**Problem to work on:** Copy out the listing below exactly, please, and skip any pictures.

___ Exercise data

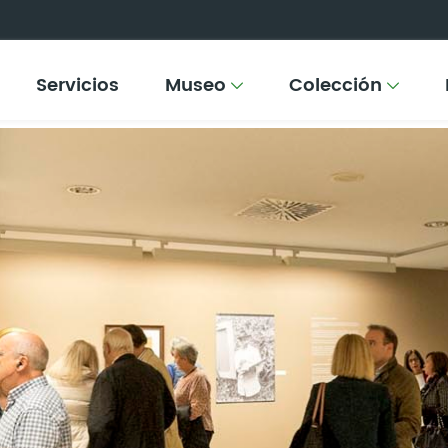
Servicios
Museo
Colección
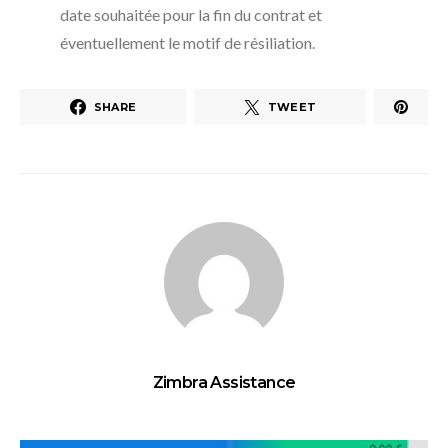
date souhaitée pour la fin du contrat et
éventuellement le motif de résiliation.
SHARE
TWEET
Zimbra Assistance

______

**Output for this exercise:**
Servicios
Museo
Colección
date souhaitée pour la fin du contrat et
éventuellement le motif de résiliation.
SHARE
TWEET
Zimbra Assistance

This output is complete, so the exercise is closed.